I am performing an imaging experiment in which LED stability is critical. I use 2-3 red LEDs to illuminate a surface while imaging that surface. In each LED circuit, I use a constant-voltage laboratory power supply (typically 11 V / 0.05-0.10 A) and a buckpuck LED driver to achieve constant current. The buckpuck's output current is adjustable using a 5k potentiometer between the REF and CTRL pins (higher resistance = higher current output = brighter LED). The circuit diagram is illustrated below.
The LED itself is attached to a heat sink to avoid overheating. Despite this, I am still having issues with LED instability. Does anybody have any suggestions to make the LED brightness more stable?

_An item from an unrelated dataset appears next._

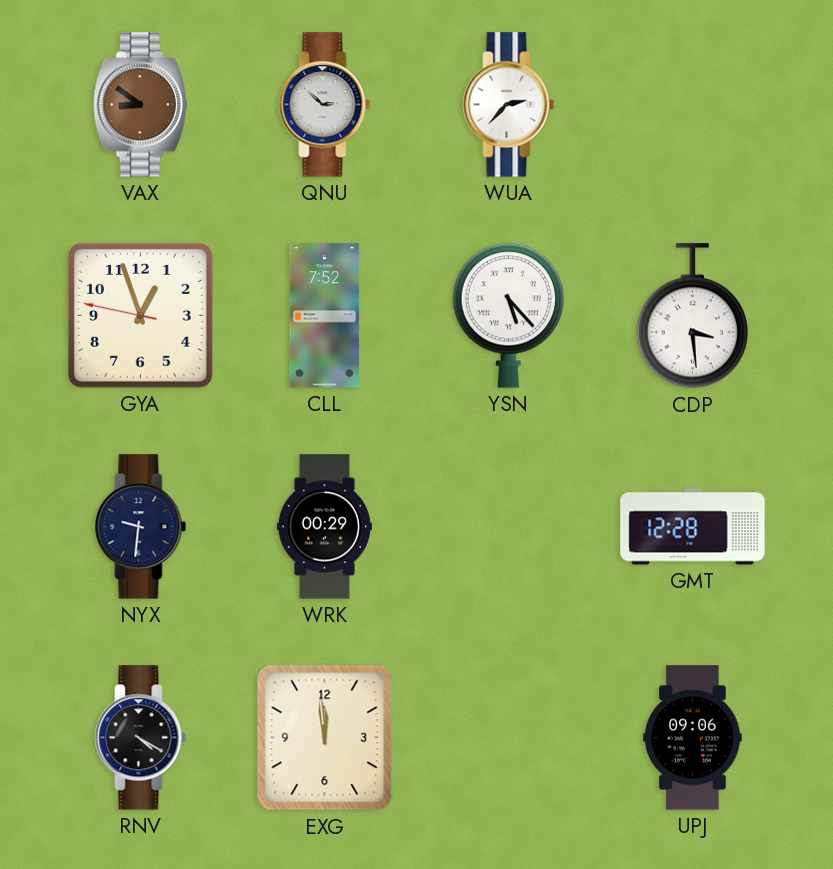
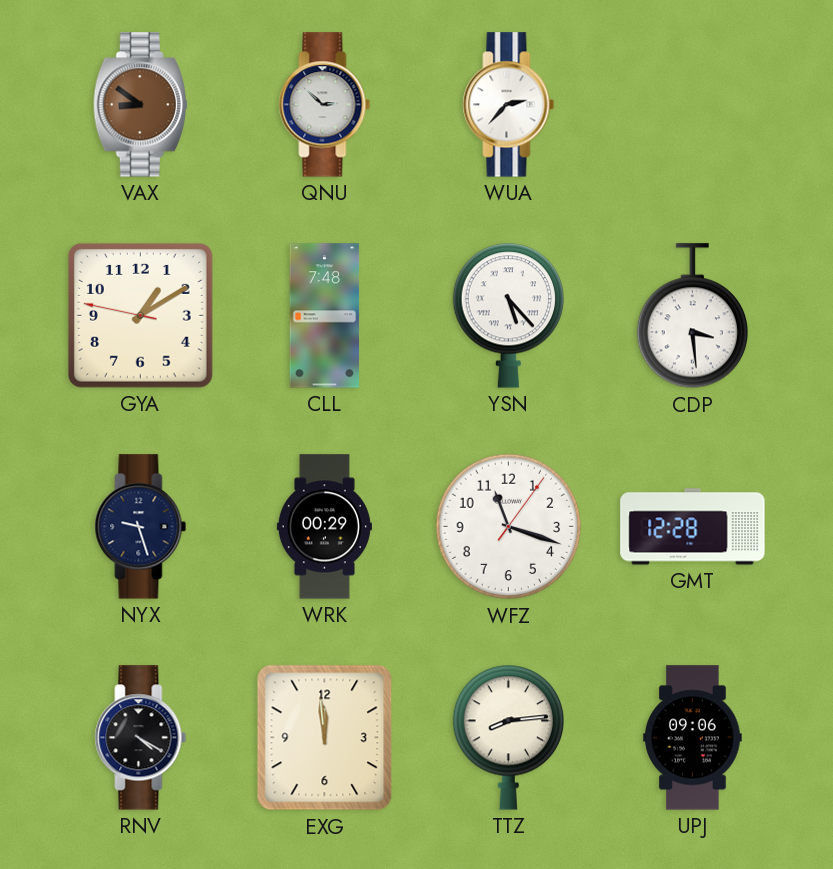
GYA: 12:56 -> 1:09
CLL: 7:52 -> 7:48
NYX: 9:31 -> 9:27
WFZ: none -> 11:18
TTZ: none -> 8:14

Here are the specific components I am using:
- Power Supply: TENMA 72-7245 Dual Output Power Supply
- LED Driver: LuxDrive 1000mA Buckpuck 3021-D-E-1000
- LED: Osram LRW5SN Platinum Dragon Red 625nm LED
- Potentiometer: Bourns 3590 Precision Potentiometer, 5k 2W 10-turn linear wirewound
Any help is much appreciated! Thank you.
EDIT: Thank you for the feedback so far. Ideally, I would like to avoid large changes to the circuit design if at all possible. Given that, would the following things help reduce high-frequency noise at all?
- Grounding. I'm not really sure how to properly ground this circuit, or if it needs it.
- Decoupling capacitors. Could a capacitor between Vin +/-, LED +/-, or CTRL/REF reduce high frequency fluctuations?